The 23 bits of the 10th to 32nd store the fractional /fractional portion of the float value. 010 0110 1001 1110 0000 0000 It actually represents the binary 0.010 0110 1001 1110 0000 0000 plus 1, which is 1.010 0110 1001 111. This is actually the result of the binary 1010 0110 1001 111 Right Shift 14 bits. 1010 0110 1001 111 The value in decimal is 21327, so 1.010 0110 1001 111 is equal to 21327*2^ (-14).

In the case of:

0100 0100 1010 0110 1001 1110 0000 0000

It is actually equal to:

+ 21327*2^ (-14) * 2^10 = 1332.9375

The first sign bit indicates that the 10th to 32nd decimal point represents the 2nd to 9th exponential bit

Conversely, for example, if we want to know the form of a float a = 1000 in memory, then you need to do the following:

First, 1000 is an integer, so the first bit stores 0.

The decimal 100 is 11 1110 1000 in the binary, which is actually the result of 1.111101 left shift 9 bits,
So, actually, the result of the digital storage should be 9 + 127 = 136 that is 1000 1000

The fractional bits are stored in 1.111101 minus 1, 23 bits, 111 1010 0000 0000 0000 0000

Fully integrated float a = 1000 in-memory storage as:

0100 0100 0111 1010 0000 0000 0000 0000

Also, as mentioned earlier, the exponential offset value of 0 or 255 represents a special value:

When the exponent value is 0, that is 0000 0000, if the decimal part is divided into 0, then the number is ±0 (plus or minus by the sign bit);

When the exponent value is 255, which is 1111 1111, if the fractional part is zero, then the number is ±∞ (plus or minus is determined by the sign bit);

When the exponent value is 255, or 1111 1111, if the fractional part is nonzero, the number is represented as not a number (not a digit).

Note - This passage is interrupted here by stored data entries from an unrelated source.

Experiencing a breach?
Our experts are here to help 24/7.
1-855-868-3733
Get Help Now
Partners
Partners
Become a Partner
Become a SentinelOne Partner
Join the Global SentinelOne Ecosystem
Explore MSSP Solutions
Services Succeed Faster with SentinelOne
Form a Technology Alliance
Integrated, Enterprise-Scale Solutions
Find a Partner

The above is the part of the float, double the same, but double with the IEEE 754 double precision standard, using 64 bits of storage, where the 2~12 11 bits is the digit, the 13~64 52 bits is the decimal place.

References:

IEEE 754-wiki
https://zh.wikipedia.org/zh-cn/IEEE_754

Floating-point number-wiki
Https://zh.wikipedia.org/zh-cn/%E6%B5%AE%E7%82%B9%E6%95%B0

How to understand the requirements of the IEEE 754 standard for float values and double values in Java

Related Article

Contact Us

The content source of this page is from Internet, which doesn't represent Alibaba Cloud's opinion; products and services mentioned on that page don't have any relationship with Alibaba Cloud. If the content of the page makes you feel confusing, please write us an email, we will handle the problem within 5 days after receiving your email.

If you find any instances of plagiarism from the community, please send an email to: info-contact@alibabacloud.com and provide relevant evidence. A staff member will contact you within 5 working days.

A Free Trial That Lets You Build Big!

Start building with 50+ products and up to 12 months usage for Elastic Compute Service

  • Sales Support

    1 on 1 presale consultation

  • After-Sales Support

    24/7 Technical Support 6 Free Tickets per Quarter Faster Response

  • Alibaba Cloud offers highly flexible support services tailored to meet your exact needs.